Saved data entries
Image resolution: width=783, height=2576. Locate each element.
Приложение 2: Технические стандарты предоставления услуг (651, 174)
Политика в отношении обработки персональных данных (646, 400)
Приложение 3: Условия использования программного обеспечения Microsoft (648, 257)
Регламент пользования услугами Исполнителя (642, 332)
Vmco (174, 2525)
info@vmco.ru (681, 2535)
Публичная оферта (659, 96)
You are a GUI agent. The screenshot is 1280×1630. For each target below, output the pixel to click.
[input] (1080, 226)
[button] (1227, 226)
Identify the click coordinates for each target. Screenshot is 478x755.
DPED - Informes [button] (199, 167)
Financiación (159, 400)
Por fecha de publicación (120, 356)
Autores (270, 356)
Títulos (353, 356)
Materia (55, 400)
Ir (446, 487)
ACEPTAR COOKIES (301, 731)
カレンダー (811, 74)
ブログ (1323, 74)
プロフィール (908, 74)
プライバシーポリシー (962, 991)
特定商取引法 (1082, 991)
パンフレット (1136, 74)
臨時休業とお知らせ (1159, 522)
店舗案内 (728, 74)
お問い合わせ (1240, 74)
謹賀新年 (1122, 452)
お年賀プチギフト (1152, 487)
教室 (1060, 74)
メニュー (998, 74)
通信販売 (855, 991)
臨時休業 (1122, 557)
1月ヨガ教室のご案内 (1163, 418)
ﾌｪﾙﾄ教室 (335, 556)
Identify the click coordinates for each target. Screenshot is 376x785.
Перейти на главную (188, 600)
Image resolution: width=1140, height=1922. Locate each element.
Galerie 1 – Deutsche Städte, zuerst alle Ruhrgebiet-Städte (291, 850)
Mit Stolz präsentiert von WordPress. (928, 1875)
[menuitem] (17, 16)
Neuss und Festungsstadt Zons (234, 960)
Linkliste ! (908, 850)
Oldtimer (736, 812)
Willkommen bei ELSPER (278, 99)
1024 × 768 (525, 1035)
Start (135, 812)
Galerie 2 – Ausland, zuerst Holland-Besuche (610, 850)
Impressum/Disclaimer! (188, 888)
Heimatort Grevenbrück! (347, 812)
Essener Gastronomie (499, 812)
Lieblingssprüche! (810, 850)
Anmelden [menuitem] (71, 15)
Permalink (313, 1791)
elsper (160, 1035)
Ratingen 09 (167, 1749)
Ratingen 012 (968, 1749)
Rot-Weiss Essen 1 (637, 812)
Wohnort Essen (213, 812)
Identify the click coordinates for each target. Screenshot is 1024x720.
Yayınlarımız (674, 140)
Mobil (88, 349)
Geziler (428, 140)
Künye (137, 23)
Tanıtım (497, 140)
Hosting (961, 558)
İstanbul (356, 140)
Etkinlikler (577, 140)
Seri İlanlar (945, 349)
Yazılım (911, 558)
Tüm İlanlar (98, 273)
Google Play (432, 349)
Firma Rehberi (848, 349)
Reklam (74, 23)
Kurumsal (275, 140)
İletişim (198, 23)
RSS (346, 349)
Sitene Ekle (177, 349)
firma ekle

Activity
Out of the entries above, write out only the lines between the line holding "[input] (1080, 226)" and the line holding "お問い合わせ (1240, 74)", inclusive, each exactly as given.

Solution below
[input] (1080, 226)
[button] (1227, 226)
Identify the click coordinates for each target. Screenshot is 478x755.
DPED - Informes [button] (199, 167)
Financiación (159, 400)
Por fecha de publicación (120, 356)
Autores (270, 356)
Títulos (353, 356)
Materia (55, 400)
Ir (446, 487)
ACEPTAR COOKIES (301, 731)
カレンダー (811, 74)
ブログ (1323, 74)
プロフィール (908, 74)
プライバシーポリシー (962, 991)
特定商取引法 (1082, 991)
パンフレット (1136, 74)
臨時休業とお知らせ (1159, 522)
店舗案内 (728, 74)
お問い合わせ (1240, 74)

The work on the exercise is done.